Finally, the Company's Capital Accumulation Plan for Key Employees (the
"CAP"), which was adopted by the Board of Directors and approved by shareholders
during 1993, is designed to allow Executive Officers to defer receipt of (and
thus defer taxation on) a portion of their income. Under the CAP, part of such
deferred amounts are deemed invested in Common Stock of the Company at a 15%
discount from the average cost of shares repurchased by the Company for purposes
of the CAP, and part of such deferred amounts are deemed invested in a
hypothetical instrument that pays interest based on the rate represented by the
fully diluted earnings per share (if any) of Common Stock for a given year
divided by the fair market value of a share at the end of the Company's
preceding fiscal year. However, during the first three years of deferral, if the
Company's earnings per share are negative, the CAP participant will not receive
interest, but will instead be charged by an amount equal to the fully diluted
loss per share for the given year divided by the fair market value of a share at
the end of the preceding fiscal year. In the Committee's view, the CAP's method
of valuing deferred compensation adds an additional incentive for participants
therein to maximize the value of the Company's Common Stock and the Company's
profitability. The UK CAP has been established to provide benefits similar to
the CAP to Executive Officers who receive compensation in the United Kingdom
through the grant of options which are designed to duplicate benefits under the
CAP while conforming to certain United Kingdom tax and other laws.

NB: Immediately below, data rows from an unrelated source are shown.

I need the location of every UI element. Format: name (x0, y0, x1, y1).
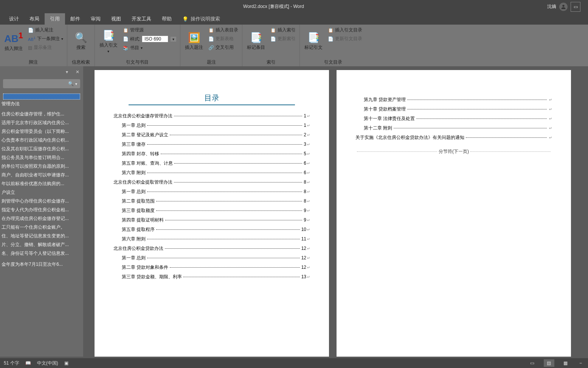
insert-table-figures-button[interactable]: 📋插入表目录 (207, 26, 240, 34)
update-index-button[interactable]: 📄更新索引 (269, 35, 297, 43)
next-footnote-button[interactable]: AB1下一条脚注▾ (26, 35, 65, 43)
insert-citation-button[interactable]: 📑 插入引文 ▾ (97, 26, 120, 56)
toc-entry[interactable]: 北京住房公积金缴存管理办法1↵ (113, 113, 310, 119)
user-avatar-icon[interactable] (559, 3, 568, 11)
toc-page-number: 8↵ (304, 179, 310, 185)
nav-result-item[interactable]: 适用于北京市行政区域内住房公... (0, 119, 83, 127)
mark-entry-button[interactable]: 📑 标记条目 (245, 26, 267, 56)
spellcheck-icon[interactable]: 📖 (25, 360, 31, 366)
tab-view[interactable]: 视图 (106, 13, 126, 25)
nav-result-item[interactable]: 住、地址等登记信息发生变更的... (0, 232, 83, 240)
update-table-button[interactable]: 📄更新表格 (207, 35, 240, 43)
nav-result-item[interactable]: 商户、自由职业者可以申请缴存... (0, 171, 83, 179)
toc-page-number: ↵ (548, 125, 552, 131)
tab-layout[interactable]: 布局 (24, 13, 45, 25)
read-mode-button[interactable]: ▭ (527, 359, 538, 367)
nav-result-item[interactable]: 住房公积金缴存管理，维护住... (0, 110, 83, 119)
nav-close-icon[interactable]: ✕ (76, 69, 79, 75)
tab-mailings[interactable]: 邮件 (65, 13, 85, 25)
toc-entry[interactable]: 第十一章 法律责任及处置↵ (355, 115, 552, 122)
insert-caption-button[interactable]: 🖼️ 插入题注 (183, 26, 205, 56)
nav-result-item[interactable]: 则管理中心办理住房公积金缴存... (0, 197, 83, 206)
citation-style-dropdown[interactable]: 📄样式: ISO 690▾ (121, 35, 178, 43)
toc-entry[interactable]: 第三章 贷款金额、期限、利率13↵ (113, 274, 310, 280)
toc-entry[interactable]: 第二章 贷款对象和条件12↵ (113, 264, 310, 271)
document-area[interactable]: 目录 北京住房公积金缴存管理办法1↵第一章 总则1↵第二章 登记及账户设立2↵第… (87, 66, 588, 357)
nav-result-item[interactable]: 年以前标准价优惠办法购房的... (0, 179, 83, 188)
zoom-out-button[interactable]: − (577, 360, 584, 366)
ribbon-display-options-icon[interactable]: ▭ (571, 2, 580, 12)
language-status[interactable]: 中文(中国) (37, 360, 58, 366)
show-notes-button[interactable]: ▤显示备注 (26, 44, 65, 51)
group-captions: 🖼️ 插入题注 📋插入表目录 📄更新表格 🔗交叉引用 题注 (180, 25, 242, 66)
nav-result-item[interactable]: 指公务员及与单位签订聘用合... (0, 153, 83, 162)
nav-result-item[interactable]: 金年度为本年7月1日至次年6... (0, 260, 83, 269)
tab-references[interactable]: 引用 (45, 13, 65, 25)
toc-entry[interactable]: 第十二章 附则↵ (355, 125, 552, 131)
endnote-icon: 📄 (28, 28, 34, 33)
nav-result-item[interactable]: 心负责本市行政区域内住房公积... (0, 136, 83, 145)
toc-entry[interactable]: 第六章 附则11↵ (113, 236, 310, 242)
style-value: ISO 690 (142, 36, 168, 42)
page-1[interactable]: 目录 北京住房公积金缴存管理办法1↵第一章 总则1↵第二章 登记及账户设立2↵第… (95, 70, 329, 357)
nav-selected-result[interactable] (3, 94, 80, 100)
toc-entry[interactable]: 第六章 附则6↵ (113, 170, 310, 176)
word-count[interactable]: 51 个字 (4, 360, 19, 366)
nav-result-item[interactable]: 的单位可以按照双方自愿的原则... (0, 162, 83, 171)
insert-footnote-button[interactable]: AB1 插入脚注 (2, 26, 25, 56)
macro-icon[interactable]: ▣ (64, 360, 68, 366)
toc-entry[interactable]: 第一章 总则1↵ (113, 122, 310, 129)
toc-entry[interactable]: 北京住房公积金贷款办法12↵ (113, 245, 310, 252)
tab-help[interactable]: 帮助 (157, 13, 177, 25)
cross-reference-button[interactable]: 🔗交叉引用 (207, 44, 240, 51)
web-layout-button[interactable]: ▦ (560, 359, 571, 367)
manage-sources-button[interactable]: 📋管理源 (121, 26, 178, 34)
toc-entry[interactable]: 第一章 总则12↵ (113, 255, 310, 261)
toc-entry[interactable]: 第一章 总则8↵ (113, 189, 310, 195)
nav-heading[interactable]: 管理办法 (0, 100, 83, 108)
toc-entry[interactable]: 第五章 对账、查询、计息6↵ (113, 160, 310, 167)
insert-toa-button[interactable]: 📋插入引文目录 (326, 26, 364, 34)
nav-options-icon[interactable]: ▾ (66, 69, 68, 75)
toc-entry[interactable]: 第三章 缴存3↵ (113, 141, 310, 148)
nav-result-item[interactable]: 名、身份证号等个人登记信息发... (0, 249, 83, 258)
toc-entry-text: 第一章 总则 (122, 122, 146, 129)
toc-leader-dots (156, 229, 299, 230)
update-toa-button[interactable]: 📄更新引文目录 (326, 35, 364, 43)
nav-search-input[interactable]: 🔍 ▾ (3, 79, 80, 88)
nav-result-item[interactable]: 片、分立、撤销、解散或者破产... (0, 240, 83, 249)
nav-result-item[interactable]: 位及其在职职工应缴存住房公积... (0, 145, 83, 153)
toc-entry[interactable]: 第四章 提取证明材料9↵ (113, 217, 310, 223)
insert-endnote-button[interactable]: 📄插入尾注 (26, 26, 65, 34)
toc-entry[interactable]: 第四章 封存、转移5↵ (113, 151, 310, 157)
toc-leader-dots (147, 239, 299, 239)
nav-result-item[interactable]: 工只能有一个住房公积金账户。 (0, 223, 83, 232)
nav-result-item[interactable]: 指定专人代为办理住房公积金相... (0, 206, 83, 214)
toc-leader-dots (147, 192, 302, 192)
toc-entry[interactable]: 第二章 提取范围8↵ (113, 198, 310, 204)
insert-index-button[interactable]: 📋插入索引 (269, 26, 297, 34)
toc-leader-dots (394, 128, 547, 128)
bibliography-button[interactable]: 📚书目▾ (121, 44, 178, 52)
toc-entry[interactable]: 第九章 贷款资产管理↵ (355, 97, 552, 103)
smart-lookup-button[interactable]: 🔍 搜索 (70, 26, 92, 56)
nav-result-item[interactable]: 房公积金管理委员会（以下简称... (0, 127, 83, 136)
tab-developer[interactable]: 开发工具 (126, 13, 157, 25)
toc-leader-dots (147, 173, 302, 173)
toc-entry[interactable]: 关于实施《北京住房公积金贷款办法》有关问题的通知↵ (355, 134, 552, 141)
toc-entry[interactable]: 第十章 贷款档案管理↵ (355, 106, 552, 112)
mark-citation-button[interactable]: 📑 标记引文 (302, 26, 325, 56)
nav-result-item[interactable]: 在办理完成住房公积金缴存登记... (0, 214, 83, 223)
toc-entry[interactable]: 第三章 提取额度9↵ (113, 207, 310, 214)
toc-entry[interactable]: 北京住房公积金提取管理办法8↵ (113, 179, 310, 186)
print-layout-button[interactable]: ▤ (544, 359, 554, 367)
tab-review[interactable]: 审阅 (85, 13, 106, 25)
toc-entry[interactable]: 第二章 登记及账户设立2↵ (113, 132, 310, 138)
tell-me[interactable]: 💡 操作说明搜索 (177, 13, 225, 25)
toc-entry-text: 第十二章 附则 (364, 125, 392, 131)
nav-result-item[interactable]: 户设立 (0, 188, 83, 197)
toc-page-number: ↵ (548, 97, 552, 102)
toc-entry[interactable]: 第五章 提取程序10↵ (113, 226, 310, 233)
tab-design[interactable]: 设计 (4, 13, 24, 25)
page-2[interactable]: 第九章 贷款资产管理↵第十章 贷款档案管理↵第十一章 法律责任及处置↵第十二章 … (337, 70, 571, 357)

COMPENSATION PAID TO THE CHIEF EXECUTIVE OFFICER IN 1997
As members of the Compensation Committee, it is our responsibility to
evaluate the performance and establish the compensation level of the Company's
CEO, Mr. Frank E. Baxter.
During calendar year 1997, the Committee retained the services of KPMG Peat
Marwick LLP to assist it in connection with the compensation of the Chief
Executive Officer of the Company.
Mr. Baxter's compensation package for 1997 was intended to motivate and
reward Mr. Baxter for achieving profit levels that were in the best interests of
the Company's shareholders and to encourage him to remain with the Company to
continue to serve those interests. In setting Mr. Baxter's compensation for
1997, the Committee intended that Mr. Baxter's compensation would be competitive
with that of CEOs of other companies of comparable size in the securities
industry, but that a large percentage of his target compensation would be based
upon objective performance criteria, specifically, the profitability of the
Company.
For the year 1997, Mr. Baxter's compensation consisted of a base salary of
$400,000 (which was approximately 20% of Mr. Baxter's total target annual
compensation for 1997), and an incentive award determined pursuant to an
Incentive Compensation Plan (the "ICP") which is implemented under and subject
to the terms of the Pay-for-Performance Incentive Plan and sets forth the
general terms of Mr. Baxter's annual incentive award. Mr. Baxter's base salary
was set at a level deemed most appropriate by the Committee when taking into
consideration the Committee's desire to provide Mr. Baxter some certainty in the
level of his compensation through this non-performance based element of
compensation. In making this subjective determination, the Committee recognized
that by providing a non-performance based element to the CEO's compensation,
some trade-off exists between a desire to avoid exposing the CEO to excessive
amounts of risk and the desire to align the interests of the CEO as closely as
possible with those of the shareholders.
During the first quarter of 1997, the Committee also established the terms
of Mr. Baxter's incentive award under the ICP. The ICP authorizes the Committee
to set a rate, stated as a percentage of after-tax profits, at which Mr.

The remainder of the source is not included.